- **Exercise details**
Every record shown here needs to be repeated exactly.

[Items listed in a dataset]
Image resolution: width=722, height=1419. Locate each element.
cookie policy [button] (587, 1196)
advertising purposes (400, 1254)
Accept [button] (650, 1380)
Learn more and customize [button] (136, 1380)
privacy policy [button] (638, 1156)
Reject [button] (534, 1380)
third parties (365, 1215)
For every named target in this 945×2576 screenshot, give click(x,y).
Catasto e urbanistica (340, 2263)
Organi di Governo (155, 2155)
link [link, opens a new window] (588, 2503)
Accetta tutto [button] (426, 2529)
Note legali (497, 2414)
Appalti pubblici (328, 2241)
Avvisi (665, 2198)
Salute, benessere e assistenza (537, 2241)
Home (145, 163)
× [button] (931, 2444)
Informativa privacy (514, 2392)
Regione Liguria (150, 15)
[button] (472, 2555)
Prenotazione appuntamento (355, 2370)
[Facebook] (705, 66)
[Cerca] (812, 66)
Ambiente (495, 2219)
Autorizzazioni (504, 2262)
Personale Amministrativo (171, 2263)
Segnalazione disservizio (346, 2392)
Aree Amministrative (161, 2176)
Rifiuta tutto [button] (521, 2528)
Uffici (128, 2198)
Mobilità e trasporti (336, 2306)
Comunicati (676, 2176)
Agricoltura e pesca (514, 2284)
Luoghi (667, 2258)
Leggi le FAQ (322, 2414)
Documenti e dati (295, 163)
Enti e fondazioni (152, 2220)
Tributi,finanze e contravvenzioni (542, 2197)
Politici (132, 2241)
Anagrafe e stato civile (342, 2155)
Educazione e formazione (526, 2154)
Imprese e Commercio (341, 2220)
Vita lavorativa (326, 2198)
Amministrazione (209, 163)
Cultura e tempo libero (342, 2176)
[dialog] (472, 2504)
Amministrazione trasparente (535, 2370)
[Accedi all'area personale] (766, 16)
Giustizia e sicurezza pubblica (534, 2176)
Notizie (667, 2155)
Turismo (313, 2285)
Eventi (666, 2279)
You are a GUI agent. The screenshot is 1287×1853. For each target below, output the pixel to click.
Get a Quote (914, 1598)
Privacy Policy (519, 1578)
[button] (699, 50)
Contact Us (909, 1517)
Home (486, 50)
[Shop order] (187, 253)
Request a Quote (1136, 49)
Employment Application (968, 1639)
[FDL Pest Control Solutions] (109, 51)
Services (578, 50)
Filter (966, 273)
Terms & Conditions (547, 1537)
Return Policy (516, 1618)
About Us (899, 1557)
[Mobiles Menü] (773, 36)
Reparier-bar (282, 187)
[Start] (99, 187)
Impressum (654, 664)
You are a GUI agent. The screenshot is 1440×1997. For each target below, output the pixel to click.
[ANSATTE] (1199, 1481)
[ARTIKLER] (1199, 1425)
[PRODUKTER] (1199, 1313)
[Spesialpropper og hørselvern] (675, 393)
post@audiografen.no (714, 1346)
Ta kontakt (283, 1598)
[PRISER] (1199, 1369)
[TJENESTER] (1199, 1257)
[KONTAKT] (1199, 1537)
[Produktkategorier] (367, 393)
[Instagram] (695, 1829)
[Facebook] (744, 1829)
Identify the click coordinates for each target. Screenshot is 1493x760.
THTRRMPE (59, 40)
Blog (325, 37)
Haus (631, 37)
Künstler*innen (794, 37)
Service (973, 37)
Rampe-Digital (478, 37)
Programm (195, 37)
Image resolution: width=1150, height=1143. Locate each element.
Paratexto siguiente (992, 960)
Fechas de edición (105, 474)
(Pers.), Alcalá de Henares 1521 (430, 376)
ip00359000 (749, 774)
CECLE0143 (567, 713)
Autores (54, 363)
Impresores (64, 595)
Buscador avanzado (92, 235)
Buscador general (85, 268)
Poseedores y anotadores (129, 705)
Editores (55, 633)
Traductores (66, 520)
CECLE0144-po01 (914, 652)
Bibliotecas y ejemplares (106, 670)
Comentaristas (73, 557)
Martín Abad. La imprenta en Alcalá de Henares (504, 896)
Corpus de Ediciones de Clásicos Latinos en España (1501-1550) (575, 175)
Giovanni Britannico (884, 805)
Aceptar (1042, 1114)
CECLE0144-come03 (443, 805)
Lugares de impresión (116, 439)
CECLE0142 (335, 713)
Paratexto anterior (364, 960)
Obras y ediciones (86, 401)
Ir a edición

- **Expected answer**
Image resolution: width=722, height=1419. Locate each element.
cookie policy [button] (587, 1196)
advertising purposes (400, 1254)
Accept [button] (650, 1380)
Learn more and customize [button] (136, 1380)
privacy policy [button] (638, 1156)
Reject [button] (534, 1380)
third parties (365, 1215)
For every named target in this 945×2576 screenshot, give click(x,y).
Catasto e urbanistica (340, 2263)
Organi di Governo (155, 2155)
link [link, opens a new window] (588, 2503)
Accetta tutto [button] (426, 2529)
Note legali (497, 2414)
Appalti pubblici (328, 2241)
Avvisi (665, 2198)
Salute, benessere e assistenza (537, 2241)
Home (145, 163)
× [button] (931, 2444)
Informativa privacy (514, 2392)
Regione Liguria (150, 15)
[button] (472, 2555)
Prenotazione appuntamento (355, 2370)
[Facebook] (705, 66)
[Cerca] (812, 66)
Ambiente (495, 2219)
Autorizzazioni (504, 2262)
Personale Amministrativo (171, 2263)
Segnalazione disservizio (346, 2392)
Aree Amministrative (161, 2176)
Rifiuta tutto [button] (521, 2528)
Uffici (128, 2198)
Mobilità e trasporti (336, 2306)
Comunicati (676, 2176)
Agricoltura e pesca (514, 2284)
Luoghi (667, 2258)
Leggi le FAQ (322, 2414)
Documenti e dati (295, 163)
Enti e fondazioni (152, 2220)
Tributi,finanze e contravvenzioni (542, 2197)
Politici (132, 2241)
Anagrafe e stato civile (342, 2155)
Educazione e formazione (526, 2154)
Imprese e Commercio (341, 2220)
Vita lavorativa (326, 2198)
Amministrazione (209, 163)
Cultura e tempo libero (342, 2176)
[dialog] (472, 2504)
Amministrazione trasparente (535, 2370)
[Accedi all'area personale] (766, 16)
Giustizia e sicurezza pubblica (534, 2176)
Notizie (667, 2155)
Turismo (313, 2285)
Eventi (666, 2279)
You are a GUI agent. The screenshot is 1287×1853. For each target below, output the pixel to click.
Get a Quote (914, 1598)
Privacy Policy (519, 1578)
[button] (699, 50)
Contact Us (909, 1517)
Home (486, 50)
[Shop order] (187, 253)
Request a Quote (1136, 49)
Employment Application (968, 1639)
[FDL Pest Control Solutions] (109, 51)
Services (578, 50)
Filter (966, 273)
Terms & Conditions (547, 1537)
Return Policy (516, 1618)
About Us (899, 1557)
[Mobiles Menü] (773, 36)
Reparier-bar (282, 187)
[Start] (99, 187)
Impressum (654, 664)
You are a GUI agent. The screenshot is 1440×1997. For each target below, output the pixel to click.
[ANSATTE] (1199, 1481)
[ARTIKLER] (1199, 1425)
[PRODUKTER] (1199, 1313)
[Spesialpropper og hørselvern] (675, 393)
post@audiografen.no (714, 1346)
Ta kontakt (283, 1598)
[PRISER] (1199, 1369)
[TJENESTER] (1199, 1257)
[KONTAKT] (1199, 1537)
[Produktkategorier] (367, 393)
[Instagram] (695, 1829)
[Facebook] (744, 1829)
Identify the click coordinates for each target. Screenshot is 1493x760.
THTRRMPE (59, 40)
Blog (325, 37)
Haus (631, 37)
Künstler*innen (794, 37)
Service (973, 37)
Rampe-Digital (478, 37)
Programm (195, 37)
Image resolution: width=1150, height=1143. Locate each element.
Paratexto siguiente (992, 960)
Fechas de edición (105, 474)
(Pers.), Alcalá de Henares 1521 (430, 376)
ip00359000 (749, 774)
CECLE0143 (567, 713)
Autores (54, 363)
Impresores (64, 595)
Buscador avanzado (92, 235)
Buscador general (85, 268)
Poseedores y anotadores (129, 705)
Editores (55, 633)
Traductores (66, 520)
CECLE0144-po01 (914, 652)
Bibliotecas y ejemplares (106, 670)
Comentaristas (73, 557)
Martín Abad. La imprenta en Alcalá de Henares (504, 896)
Corpus de Ediciones de Clásicos Latinos en España (1501-1550) (575, 175)
Giovanni Britannico (884, 805)
Aceptar (1042, 1114)
CECLE0144-come03 (443, 805)
Lugares de impresión (116, 439)
CECLE0142 (335, 713)
Paratexto anterior (364, 960)
Obras y ediciones (86, 401)
Ir a edición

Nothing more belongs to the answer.